**DATASET RECORDS:**
____

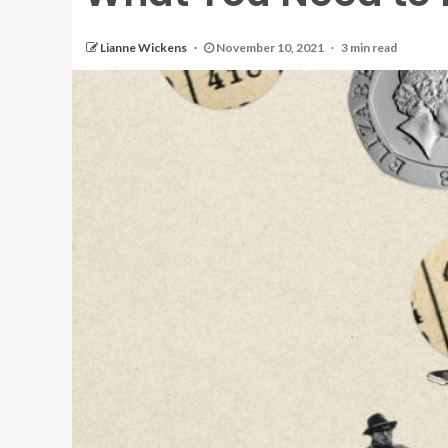
Lianne Wickens
November 10, 2021
3 min read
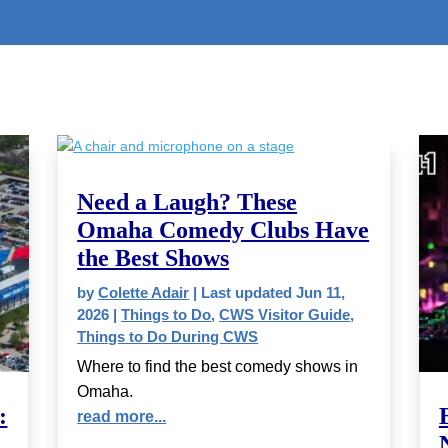
Need a Laugh? These
Omaha Comedy Clubs Have
the Best Shows
by
Colette Adair
|
Last updated Jun 11,
2026
|
Things to Do
,
CWS Visitor Guide
,
Things to Do During CWS
Where to find the best comedy shows in
Omaha.
:
read more...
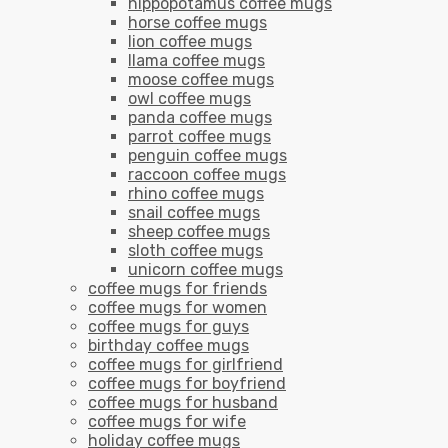
hippopotamus coffee mugs
horse coffee mugs
lion coffee mugs
llama coffee mugs
moose coffee mugs
owl coffee mugs
panda coffee mugs
parrot coffee mugs
penguin coffee mugs
raccoon coffee mugs
rhino coffee mugs
snail coffee mugs
sheep coffee mugs
sloth coffee mugs
unicorn coffee mugs
coffee mugs for friends
coffee mugs for women
coffee mugs for guys
birthday coffee mugs
coffee mugs for girlfriend
coffee mugs for boyfriend
coffee mugs for husband
coffee mugs for wife
holiday coffee mugs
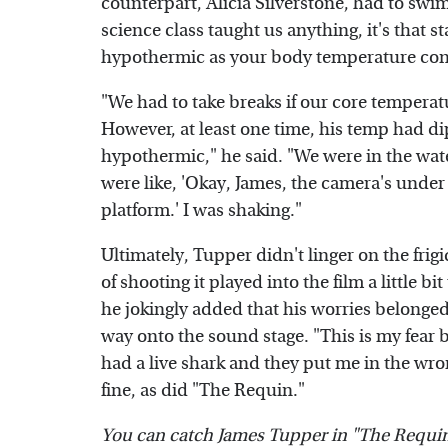
counterpart, Alicia Silverstone, had to swim
science class taught us anything, it's that 
hypothermic as your body temperature cont
"We had to take breaks if our core temper
However, at least one time, his temp had di
hypothermic," he said. "We were in the wate
were like, 'Okay, James, the camera's under 
platform.' I was shaking."
Ultimately, Tupper didn't linger on the fri
of shooting it played into the film a little bi
he jokingly added that his worries belonged
way onto the sound stage. "This is my fear be
had a live shark and they put me in the wro
fine, as did "The Requin."
You can catch James Tupper in "The Requi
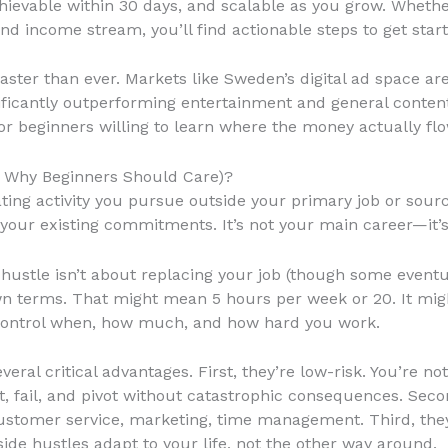
achievable within 30 days, and scalable as you grow. Wheth
d income stream, you’ll find actionable steps to get start
aster than ever. Markets like Sweden’s digital ad space a
ificantly outperforming entertainment and general conten
r beginners willing to learn where the money actually flo
d Why Beginners Should Care)?
ing activity you pursue outside your primary job or source
nd your existing commitments. It’s not your main career—it’
 hustle isn’t about replacing your job (though some eventua
 terms. That might mean 5 hours per week or 20. It migh
control when, how much, and how hard you work.
veral critical advantages. First, they’re low-risk. You’re no
 fail, and pivot without catastrophic consequences. Secon
 customer service, marketing, time management. Third, they’
ide hustles adapt to your life, not the other way around.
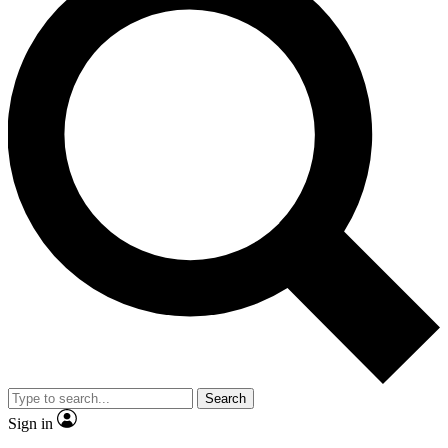
Search
Sign in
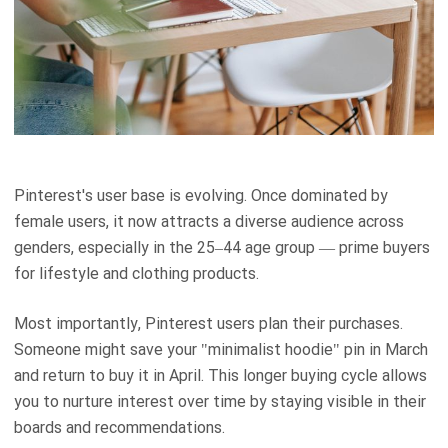
Pinterest's user base is evolving. Once dominated by
female users, it now attracts a diverse audience across
genders, especially in the 25–44 age group — prime buyers
for lifestyle and clothing products.
Most importantly, Pinterest users plan their purchases.
Someone might save your "minimalist hoodie" pin in March
and return to buy it in April. This longer buying cycle allows
you to nurture interest over time by staying visible in their
boards and recommendations.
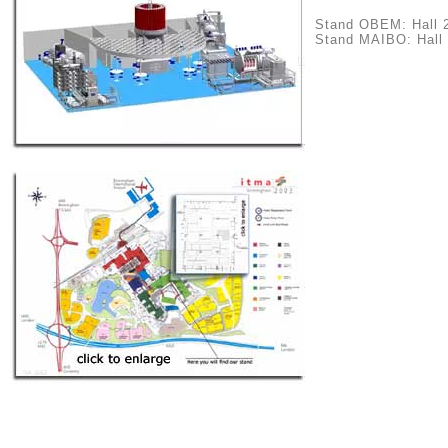
Stand OBEM: Hall 
Stand MAIBO: Hall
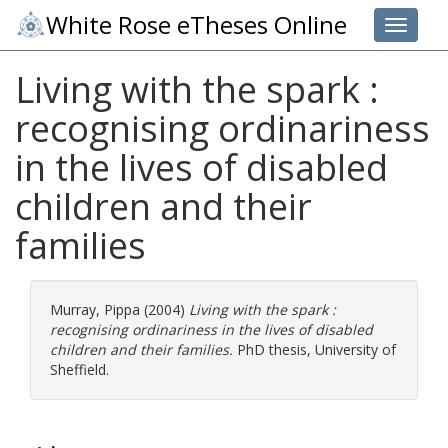
White Rose eTheses Online
Toggle 
Living with the spark :
recognising ordinariness
in the lives of disabled
children and their
families
Murray, Pippa
(2004)
Living with the spark :
recognising ordinariness in the lives of disabled
children and their families.
PhD thesis, University of
Sheffield.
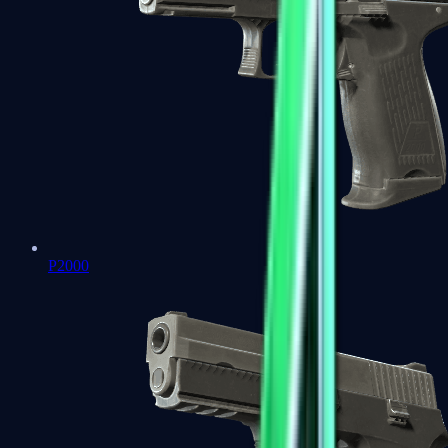
P2000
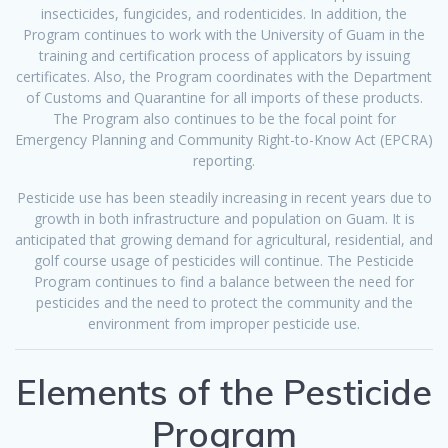
insecticides, fungicides, and rodenticides. In addition, the
Program continues to work with the University of Guam in the
training and certification process of applicators by issuing
certificates. Also, the Program coordinates with the Department
of Customs and Quarantine for all imports of these products.
The Program also continues to be the focal point for
Emergency Planning and Community Right-to-Know Act (EPCRA)
reporting.
Pesticide use has been steadily increasing in recent years due to
growth in both infrastructure and population on Guam. It is
anticipated that growing demand for agricultural, residential, and
golf course usage of pesticides will continue. The Pesticide
Program continues to find a balance between the need for
pesticides and the need to protect the community and the
environment from improper pesticide use.
Elements of the Pesticide
Program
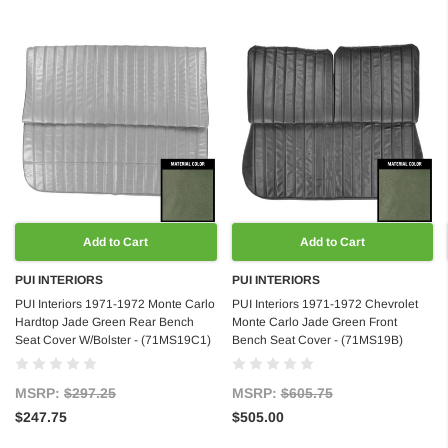
Add to Cart
Add to Cart
PUI INTERIORS
PUI INTERIORS
PUI Interiors 1971-1972 Monte Carlo
PUI Interiors 1971-1972 Chevrolet
Hardtop Jade Green Rear Bench
Monte Carlo Jade Green Front
Seat Cover W/Bolster - (71MS19C1)
Bench Seat Cover - (71MS19B)
MSRP:
$297.25
MSRP:
$605.75
$247.75
$505.00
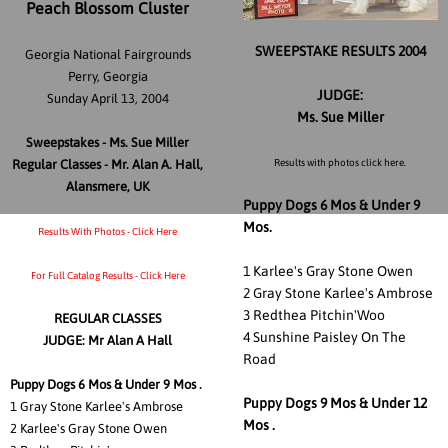
Peach Blossom Cluster
SWEEPSTAKE RESULTS 2004
Georgia National Fairgrounds
Perry, Georgia
JUDGE:
Sunday April 13, 2004
Ms. Sue Miller
Sweepstakes - Ms. Sue Miller
Regular Classes - Mr. Alan A. Hall,
Results with photos click here.
Alansmere, UK
Puppy Dogs 6 Mos & Under 9
Mos.
Results With Photos - Click Here
1 Karlee's Gray Stone Owen
For Full Catalog Results - Click Here
2 Gray Stone Karlee's Ambrose
3 Redthea Pitchin'Woo
REGULAR CLASSES
4 Sunshine Paisley On The
JUDGE: Mr Alan A Hall
Road
Puppy Dogs 6 Mos & Under 9 Mos .
Puppy Dogs 9 Mos & Under 12
1
Gray Stone Karlee's Ambrose
Mos .
2 Karlee's Gray Stone Owen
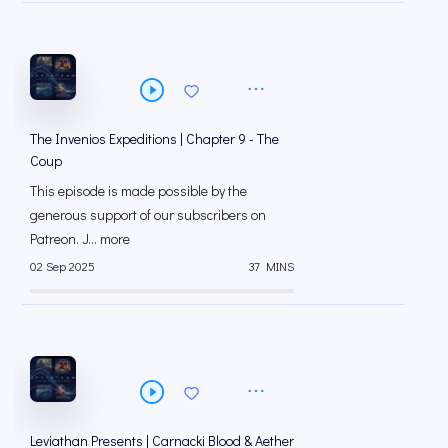
The Invenios Expeditions | Chapter 9 - The
Coup
This episode is made possible by the
generous support of our subscribers on
⁠⁠Patreon⁠⁠. J... more
02 Sep 2025
37 MINS
Leviathan Presents | Carnacki Blood & Aether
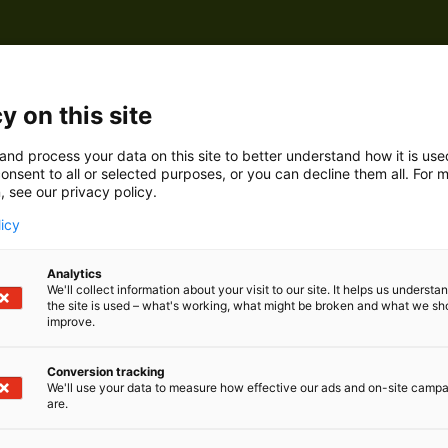
y on this site
and process your data on this site to better understand how it is us
onsent to all or selected purposes, or you can decline them all. For 
, see our privacy policy.
licy
Analytics
We'll collect information about your visit to our site. It helps us underst
the site is used – what's working, what might be broken and what we sh
improve.
Conversion tracking
We'll use your data to measure how effective our ads and on-site camp
are.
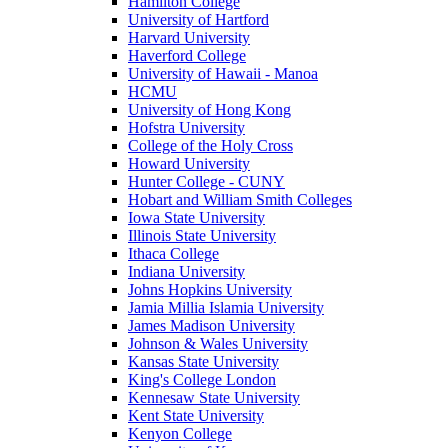
Hamilton College
University of Hartford
Harvard University
Haverford College
University of Hawaii - Manoa
HCMU
University of Hong Kong
Hofstra University
College of the Holy Cross
Howard University
Hunter College - CUNY
Hobart and William Smith Colleges
Iowa State University
Illinois State University
Ithaca College
Indiana University
Johns Hopkins University
Jamia Millia Islamia University
James Madison University
Johnson & Wales University
Kansas State University
King's College London
Kennesaw State University
Kent State University
Kenyon College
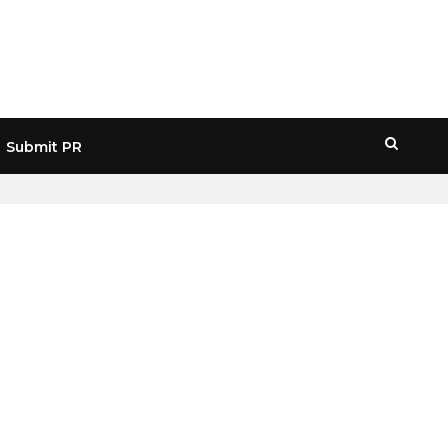
Submit PR
HOME
» BTC 16-MONTH LOW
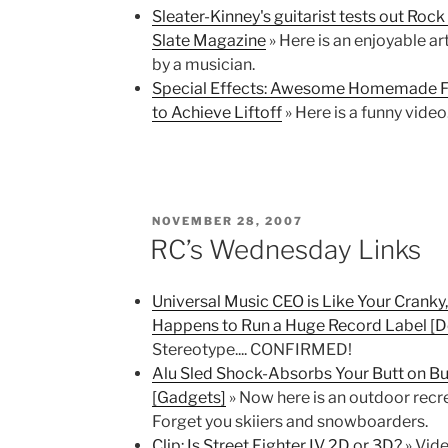
Sleater-Kinney's guitarist tests out Rock
Slate Magazine
» Here is an enjoyable a
by a musician.
Special Effects: Awesome Homemade Fl
to Achieve Liftoff
» Here is a funny video
POSTED
NOVEMBER 28, 2007
ON
RC’s Wednesday Links
Universal Music CEO is Like Your Crank
Happens to Run a Huge Record Label [De
Stereotype.... CONFIRMED!
Alu Sled Shock-Absorbs Your Butt on B
[Gadgets]
» Now here is an outdoor recrea
Forget you skiiers and snowboarders.
Clip: Is Street Fighter IV 2D or 3D?
» Vide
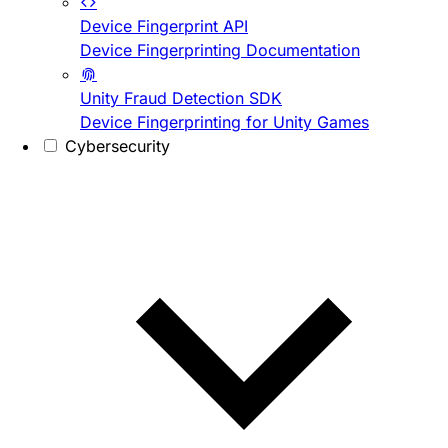
Device Fingerprint API
Device Fingerprinting Documentation
Unity Fraud Detection SDK
Device Fingerprinting for Unity Games
Cybersecurity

____

**PROBLEM REQUIREMENTS:** Nothing in the entries above should change when they are printed again, except that the pictures are dropped.

**THE COMPLETED TASK:**
Lianne Wickens
November 10, 2021
3 min read
Need a Laugh? These
Omaha Comedy Clubs Have
the Best Shows
by
Colette Adair
|
Last updated Jun 11,
2026
|
Things to Do
,
CWS Visitor Guide
,
Things to Do During CWS
Where to find the best comedy shows in
Omaha.
:
read more...
hippopotamus coffee mugs
horse coffee mugs
lion coffee mugs
llama coffee mugs
moose coffee mugs
owl coffee mugs
panda coffee mugs
parrot coffee mugs
penguin coffee mugs
raccoon coffee mugs
rhino coffee mugs
snail coffee mugs
sheep coffee mugs
sloth coffee mugs
unicorn coffee mugs
coffee mugs for friends
coffee mugs for women
coffee mugs for guys
birthday coffee mugs
coffee mugs for girlfriend
coffee mugs for boyfriend
coffee mugs for husband
coffee mugs for wife
holiday coffee mugs
counterpart, Alicia Silverstone, had to swim
science class taught us anything, it's that 
hypothermic as your body temperature cont
"We had to take breaks if our core temper
However, at least one time, his temp had di
hypothermic," he said. "We were in the wate
were like, 'Okay, James, the camera's under 
platform.' I was shaking."
Ultimately, Tupper didn't linger on the fri
of shooting it played into the film a little bi
he jokingly added that his worries belonged
way onto the sound stage. "This is my fear be
had a live shark and they put me in the wro
fine, as did "The Requin."
You can catch James Tupper in "The Requi
achievable within 30 days, and scalable as you grow. Wheth
d income stream, you’ll find actionable steps to get start
aster than ever. Markets like Sweden’s digital ad space a
ificantly outperforming entertainment and general conten
r beginners willing to learn where the money actually flo
d Why Beginners Should Care)?
ing activity you pursue outside your primary job or source
nd your existing commitments. It’s not your main career—it’
 hustle isn’t about replacing your job (though some eventua
 terms. That might mean 5 hours per week or 20. It migh
control when, how much, and how hard you work.
veral critical advantages. First, they’re low-risk. You’re no
 fail, and pivot without catastrophic consequences. Secon
 customer service, marketing, time management. Third, they’
ide hustles adapt to your life, not the other way around.
Search
Sign in
Pinterest's user base is evolving. Once dominated by
female users, it now attracts a diverse audience across
genders, especially in the 25–44 age group — prime buyers
for lifestyle and clothing products.
Most importantly, Pinterest users plan their purchases.
Someone might save your "minimalist hoodie" pin in March
and return to buy it in April. This longer buying cycle allows
you to nurture interest over time by staying visible in their
boards and recommendations.
Stand OBEM: Hall 
Stand MAIBO: Hall
White Rose eTheses Online
Toggle 
Living with the spark :
recognising ordinariness
in the lives of disabled
children and their
families
Murray, Pippa
(2004)
Living with the spark :
recognising ordinariness in the lives of disabled
children and their families.
PhD thesis, University of
Sheffield.
P2000
insecticides, fungicides, and rodenticides. In addition, the
Program continues to work with the University of Guam in the
training and certification process of applicators by issuing
certificates. Also, the Program coordinates with the Department
of Customs and Quarantine for all imports of these products.
The Program also continues to be the focal point for
Emergency Planning and Community Right-to-Know Act (EPCRA)
reporting.
Pesticide use has been steadily increasing in recent years due to
growth in both infrastructure and population on Guam. It is
anticipated that growing demand for agricultural, residential, and
golf course usage of pesticides will continue. The Pesticide
Program continues to find a balance between the need for
pesticides and the need to protect the community and the
environment from improper pesticide use.
Elements of the Pesticide
Program
Add to Cart
Add to Cart
PUI INTERIORS
PUI INTERIORS
PUI Interiors 1971-1972 Monte Carlo
PUI Interiors 1971-1972 Chevrolet
Hardtop Jade Green Rear Bench
Monte Carlo Jade Green Front
Seat Cover W/Bolster - (71MS19C1)
Bench Seat Cover - (71MS19B)
MSRP:
$297.25
MSRP:
$605.75
$247.75
$505.00
Peach Blossom Cluster
SWEEPSTAKE RESULTS 2004
Georgia National Fairgrounds
Perry, Georgia
JUDGE:
Sunday April 13, 2004
Ms. Sue Miller
Sweepstakes - Ms. Sue Miller
Regular Classes - Mr. Alan A. Hall,
Results with photos click here.
Alansmere, UK
Puppy Dogs 6 Mos & Under 9
Mos.
Results With Photos - Click Here
1 Karlee's Gray Stone Owen
For Full Catalog Results - Click Here
2 Gray Stone Karlee's Ambrose
3 Redthea Pitchin'Woo
REGULAR CLASSES
4 Sunshine Paisley On The
JUDGE: Mr Alan A Hall
Road
Puppy Dogs 6 Mos & Under 9 Mos .
Puppy Dogs 9 Mos & Under 12
1
Gray Stone Karlee's Ambrose
Mos .
2 Karlee's Gray Stone Owen
The Invenios Expeditions | Chapter 9 - The
Coup
This episode is made possible by the
generous support of our subscribers on
⁠⁠Patreon⁠⁠. J... more
02 Sep 2025
37 MINS
Leviathan Presents | Carnacki Blood & Aether
y on this site
and process your data on this site to better understand how it is us
onsent to all or selected purposes, or you can decline them all. For 
, see our privacy policy.
licy
Analytics
We'll collect information about your visit to our site. It helps us underst
the site is used – what's working, what might be broken and what we sh
improve.
Conversion tracking
We'll use your data to measure how effective our ads and on-site camp
are.
Hamilton College
University of Hartford
Harvard University
Haverford College
University of Hawaii - Manoa
HCMU
University of Hong Kong
Hofstra University
College of the Holy Cross
Howard University
Hunter College - CUNY
Hobart and William Smith Colleges
Iowa State University
Illinois State University
Ithaca College
Indiana University
Johns Hopkins University
Jamia Millia Islamia University
James Madison University
Johnson & Wales University
Kansas State University
King's College London
Kennesaw State University
Kent State University
Kenyon College
Submit PR
HOME
» BTC 16-MONTH LOW
Sleater-Kinney's guitarist tests out Rock
Slate Magazine
» Here is an enjoyable a
by a musician.
Special Effects: Awesome Homemade Fl
to Achieve Liftoff
» Here is a funny video
POSTED
NOVEMBER 28, 2007
ON
RC’s Wednesday Links
Universal Music CEO is Like Your Crank
Happens to Run a Huge Record Label [De
Stereotype.... CONFIRMED!
Alu Sled Shock-Absorbs Your Butt on B
[Gadgets]
» Now here is an outdoor recrea
Forget you skiiers and snowboarders.
Clip: Is Street Fighter IV 2D or 3D?
» Vide
Device Fingerprint API
Device Fingerprinting Documentation
Unity Fraud Detection SDK
Device Fingerprinting for Unity Games
Cybersecurity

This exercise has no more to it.